Boise Cobblers
Historically speaking, shoe-makers have been an essential and yet highly overlooked segment of western society. In literature and lore cobblers maintain an elusive, secretive, poor, and toilsome character. The tricky Leprechaun was a cobbler, and quite often in fairy tales the cobbler’s work is completed by slavish elves while he slept. This personification of the cobbler continued even while shoe-making was one of the crafts that western society required. So much so that cordwainers, a medieval term derived from the highly specialized work done using leather from Cordoba, Spain, and cobblers, or those who merely made repairs as they worked towards becoming a cordwainer themselves, both arrived in colonial Jamestown along with the earliest settlers.
The craft evolved with the improvement of transportation, shipping, and industrialization. As industrial practices became more prominent the specialized craft of cordwaining was also streamlined and mass-produced. Rather than a master craftsman who constructed every pair of shoes from start to finish, pre-cut articles were constructed in a step-by-step process where individual factory workers were responsible for just one step of many. Elsewhere however, the craft continued in its original fashion because wherever people and communities flourished, cordwainers followed. Even to the frontier.

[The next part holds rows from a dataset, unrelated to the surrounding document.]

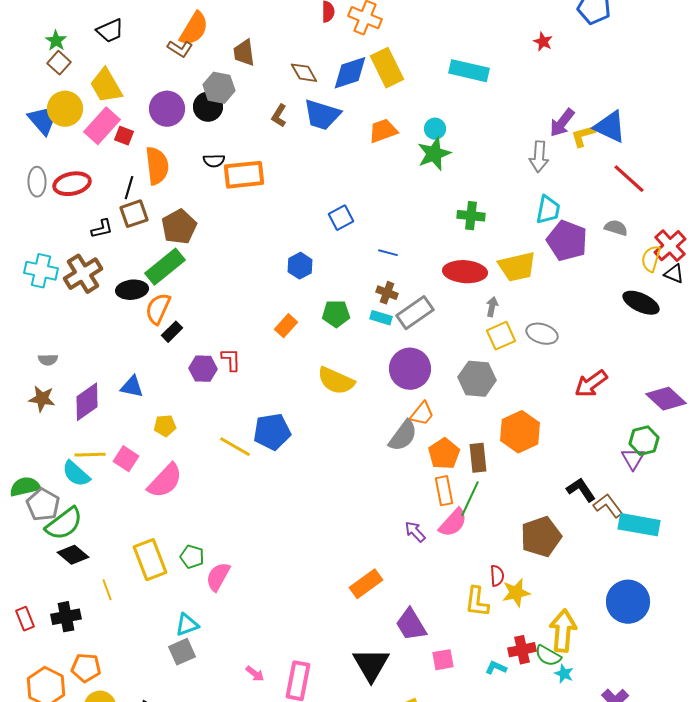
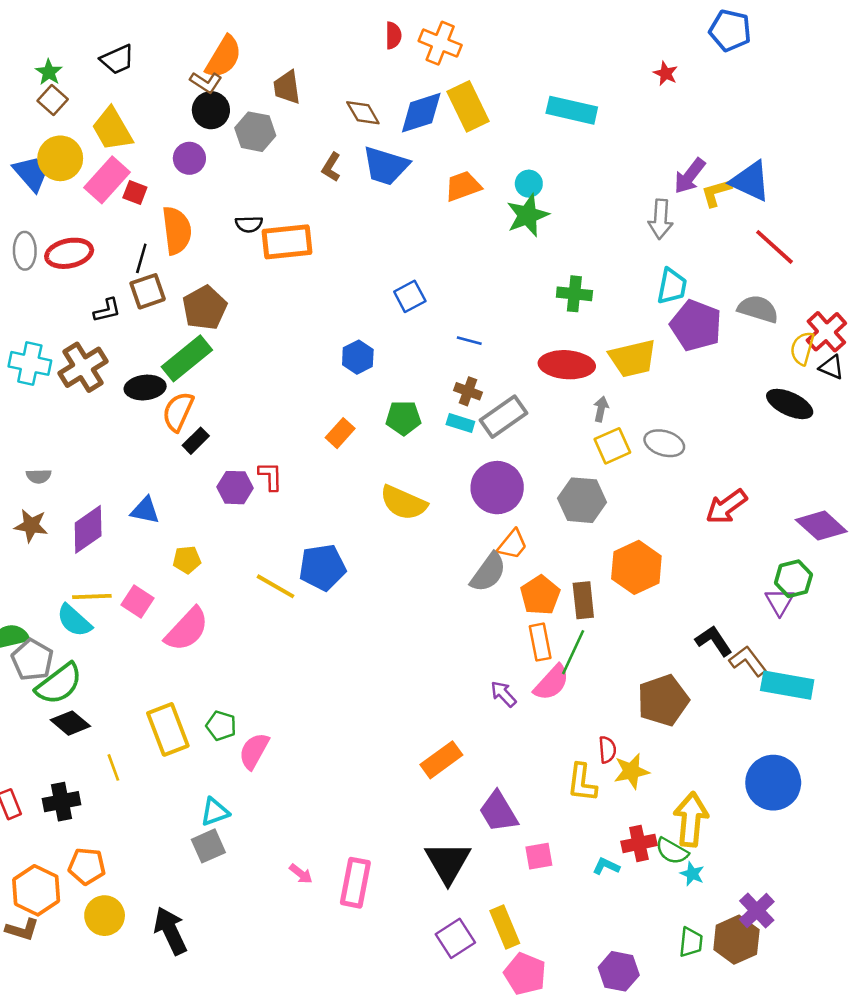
black circle: (208, 107) -> (211, 110), moved
purple circle: (167, 109) -> (189, 158), size x0.7
gray semicircle: (616, 228) -> (758, 309), size x1.4

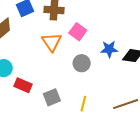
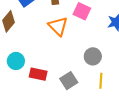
gray circle: (82, 63) -> (93, 56), moved

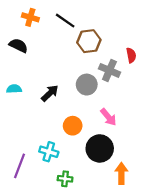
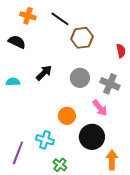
gray cross: (109, 70) -> (110, 84), moved
black arrow: (50, 93) -> (44, 73), moved
green cross: (65, 179) -> (60, 165), turned 32

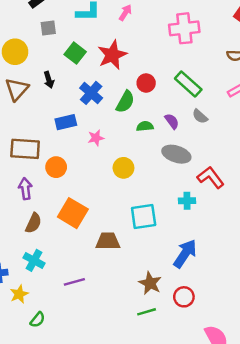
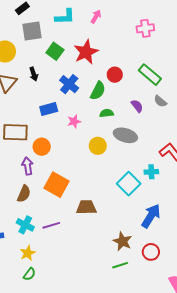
gray square: (48, 28) -> (32, 31), size x1.5
pink cross: (184, 28) -> (145, 28), size x0.7
green semicircle: (145, 126) -> (107, 113), moved
gray ellipse: (176, 154) -> (125, 135), moved
purple arrow: (25, 189) -> (28, 166), moved
cyan square: (144, 216) -> (129, 184), moved, turned -35
purple line: (74, 282) -> (51, 225), moved
yellow star: (19, 294) -> (28, 253), moved

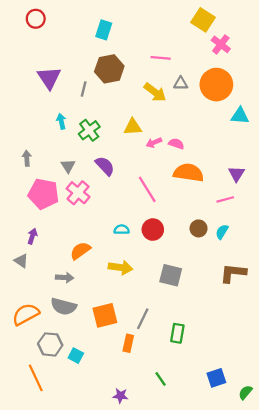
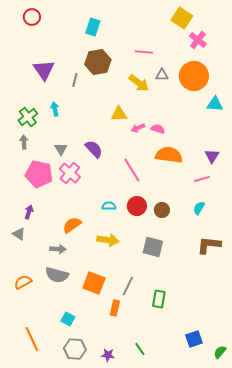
green cross: (89, 130) -> (28, 117), moved
brown circle: (199, 228) -> (162, 210), moved
orange semicircle: (26, 314) -> (23, 282), size x0.7
orange square: (105, 315) -> (94, 283), turned 35
gray hexagon: (50, 344) -> (75, 349), moved
green line: (161, 379) -> (140, 349), moved

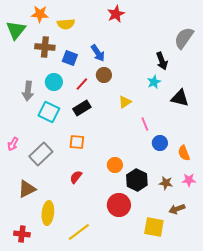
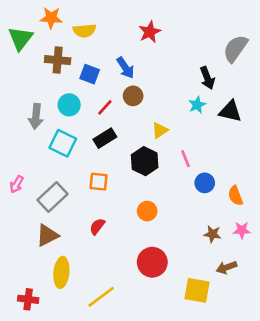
red star: (116, 14) -> (150, 32), moved
black triangle: (180, 98) -> (230, 111), moved
black hexagon: (137, 180) -> (145, 161), moved
brown triangle: (27, 189) -> (47, 235), moved

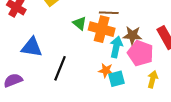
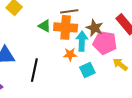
brown star: (132, 35) -> (95, 28), turned 30
orange star: (106, 70) -> (70, 54), moved
yellow arrow: (153, 79) -> (120, 64), turned -56

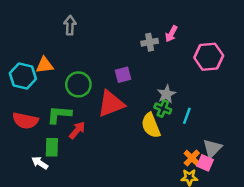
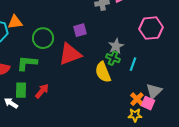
pink hexagon: (209, 57) -> (151, 28), moved
red arrow: (77, 130) -> (42, 91), moved

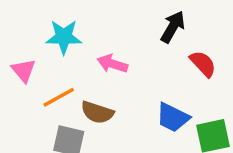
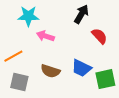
cyan star: (64, 37) -> (28, 16), moved
brown semicircle: (97, 112) -> (50, 71), moved

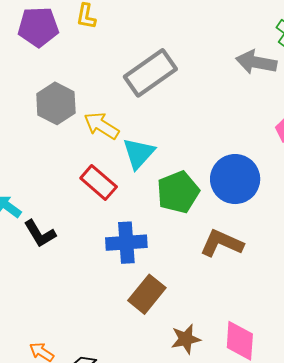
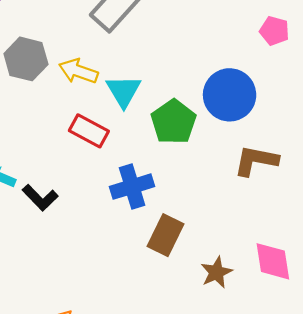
brown L-shape: (222, 243) -> (256, 161), moved

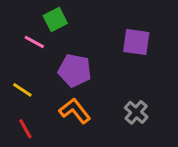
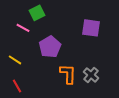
purple pentagon: (75, 70) -> (50, 47), turned 30
orange L-shape: (75, 111) -> (68, 74), moved, turned 40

As the great American westward migration began to take hold in the mid-nineteenth century, shoe-makers had become a staple for every frontier town. A good sturdy pair of shoes was a luxury on the westward trails and they would often wear out before the destination could be reached. By then cordwainer and cobbler had become interchangeable titles as often these tasks were performed by the same individual or his family. In Boise the first shoe cobblers set up ramshackle shops near the hustle and bustle of the city where travelers gathered to conduct their business. Trading posts and stage stations along the Oregon Trail, like Fort Boise, that offered a traveler a new pair of shoes would have been a relief to any weary trail blazer.